これから10年の間に起こること:その2

以前書いた記事のフォローアップ記事である。



さてさて、EUがついに日本の某自動車メーカーに引導を渡しにきたのである。去る、7月14日、欧州委員会2035年にはプラグインハイブリッド(PHV)車を含む、全てのハイブリッド車の販売を禁止することを発表した。つまり、完全な電気自動車(BEV)以外は認めないという方針を明らかにしたのである。まあ、かつてホンダがF1から叩き出されたように、露骨に某メーカーを狙い撃っている感は否めないのであるが、それに対抗するとしても、迎え撃つジャップ側の人材が上から下まで(官も民も)非常に薄く弱いという感じがするのである。


例によってネット民が言っていることが過去あたったことが一度もないというのは既にデータとしてあるので(これは、朝日や立憲が声高に大賛成していることは、なにがどうあろうと日本にとって何のメリットがないということと同じことだと思う、だから、データだけを信じれば、今回の五輪開催は開催した方がよかったということになるのであろうか???)、その点をよく踏まえて、議論されている各ポイントを検証してみたいと思う。




1. 「電気自動車は車を作る時にものすごく電気を使うからエコじゃないの、エコじゃないんだってばパォーンパオパォオーンのピヨピヨピー」


いやどう考えても、東京とか大阪の大都市だったら、排気ガス出さない車だけ走らさせた方が空気が圧倒的にきれいになるだろうよ。まずはそこを考えろよ。その方が、多くの人民にメリットがあるだろうよ。それをエコっていうんだよ。

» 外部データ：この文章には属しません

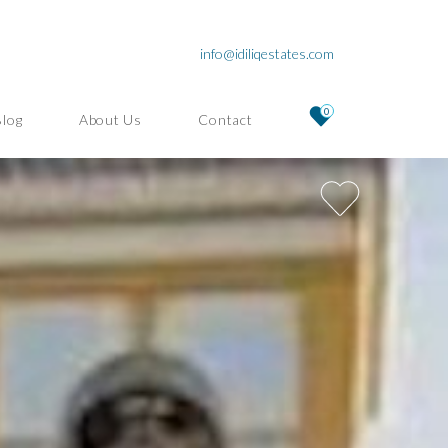
info@idiliqestates.com
0
Blog
About Us
Contact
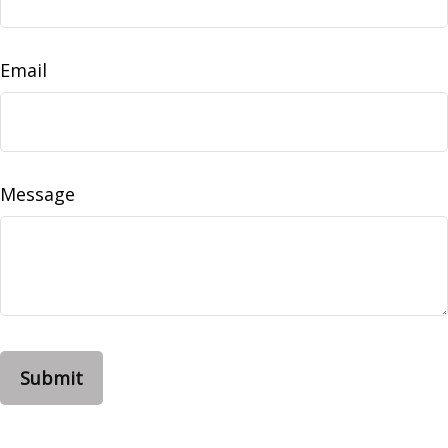
Email
Message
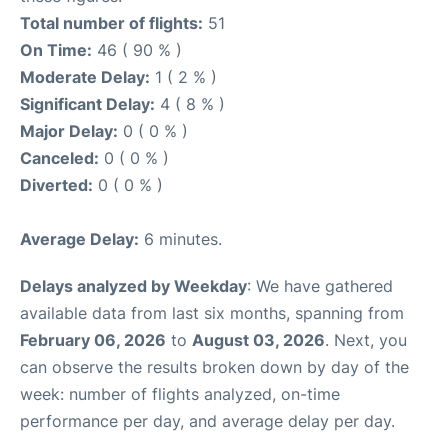
Total number of flights:
51
On Time:
46 ( 90 % )
Moderate Delay:
1 ( 2 % )
Significant Delay:
4 ( 8 % )
Major Delay:
0 ( 0 % )
Canceled:
0 ( 0 % )
Diverted:
0 ( 0 % )
Average Delay:
6 minutes.
Delays analyzed by Weekday
: We have gathered
available data from last six months, spanning from
February 06, 2026
to
August 03, 2026
. Next, you
can observe the results broken down by day of the
week: number of flights analyzed, on-time
performance per day, and average delay per day.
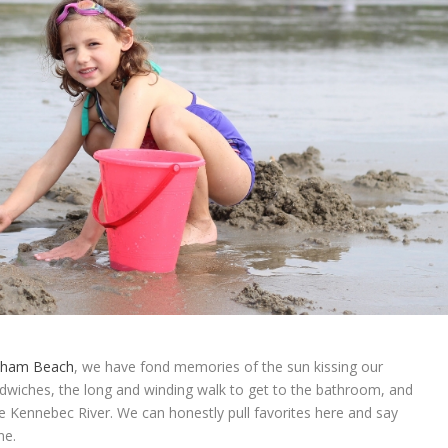
ham Beach
, we have fond memories of the sun kissing our
andwiches, the long and winding walk to get to the bathroom, and
 Kennebec River. We can honestly pull favorites here and say
ne.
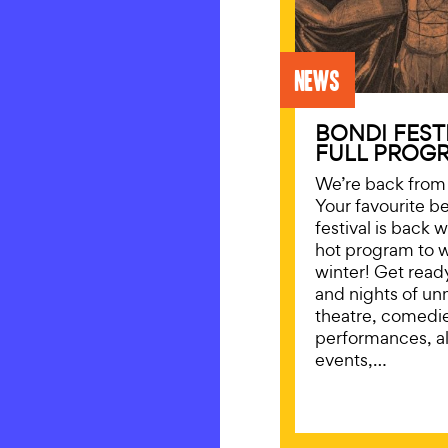
News
BONDI FEST
FULL PROGR
We’re back from 
Your favourite b
festival is back 
hot program to 
winter! Get read
and nights of un
theatre, comedi
performances, a
events,…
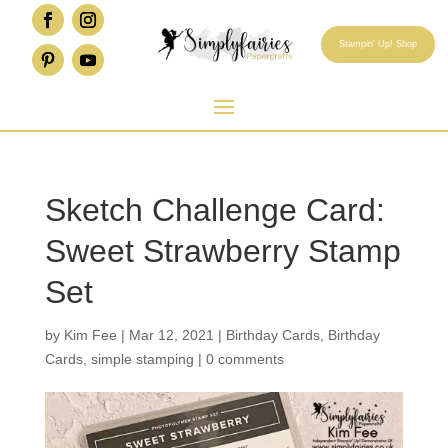
Stampin' Up! Shop
Sketch Challenge Card:
Sweet Strawberry Stamp
Set
by
Kim Fee
|
Mar 12, 2021
|
Birthday Cards
,
Birthday
Cards
,
simple stamping
|
0 comments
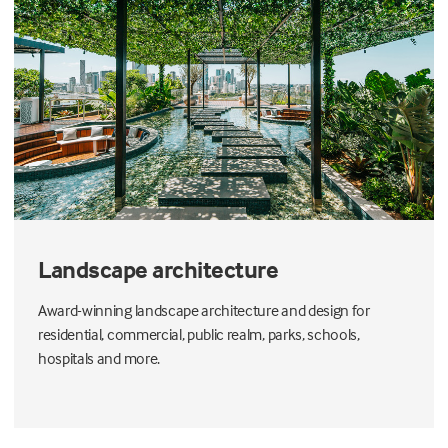
Landscape architecture
Award-winning landscape architecture and design for
residential, commercial, public realm, parks, schools,
hospitals and more.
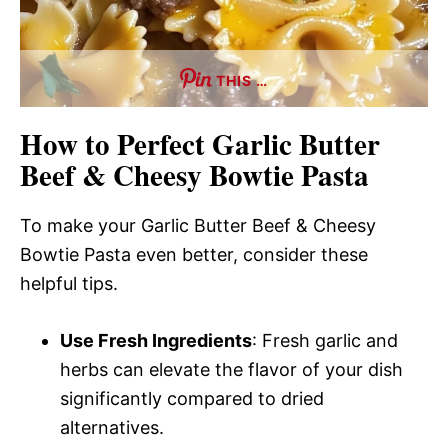
THIS …
How to Perfect Garlic Butter
Beef & Cheesy Bowtie Pasta
To make your Garlic Butter Beef & Cheesy
Bowtie Pasta even better, consider these
helpful tips.
Use Fresh Ingredients
: Fresh garlic and
herbs can elevate the flavor of your dish
significantly compared to dried
alternatives.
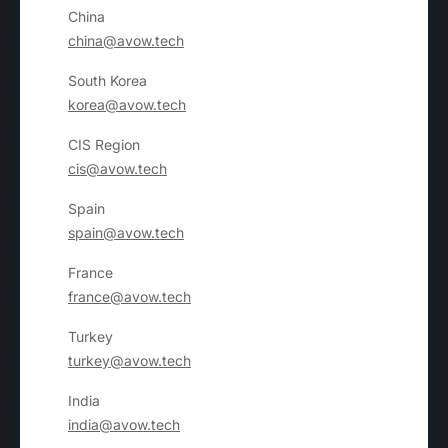
China
china@avow.tech
South Korea
korea@avow.tech
CIS Region
cis@avow.tech
Spain
spain@avow.tech
France
france@avow.tech
Turkey
turkey@avow.tech
India
india@avow.tech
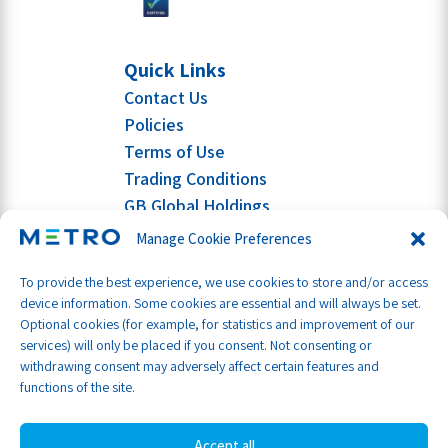
Quick Links
Contact Us
Policies
Terms of Use
Trading Conditions
GB Global Holdings
Manage Cookie Preferences
To provide the best experience, we use cookies to store and/or access
device information. Some cookies are essential and will always be set.
Optional cookies (for example, for statistics and improvement of our
services) will only be placed if you consent. Not consenting or
withdrawing consent may adversely affect certain features and
functions of the site.
Accept all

それに、ネット民がしつこく主張している電気の問題は、欧州や中国はモジュール式の小型原子炉で解決しようとしているので(=CO2を全く出さない)、日本とは全く状況が違うということも知らない人が多すぎる。



日本はこの小型原子炉の件については、完全に思考停止しているが、世界はそんなジャップの気持ちなんか気にしてくれない。だから、「生産時に異様に電気を使うのでエコではない」という主張は明らかに間違っている。それは、「日本でBEVを作った場合は」という間違った仮定での条件のみの場合で成り立つ話である。確かに石炭火力でBEVを走らせるのは本末転倒だろう。もちろん欧州はそんなことしないので間違った仮定で話しを続けても無意味かつ時間のムダでしかない。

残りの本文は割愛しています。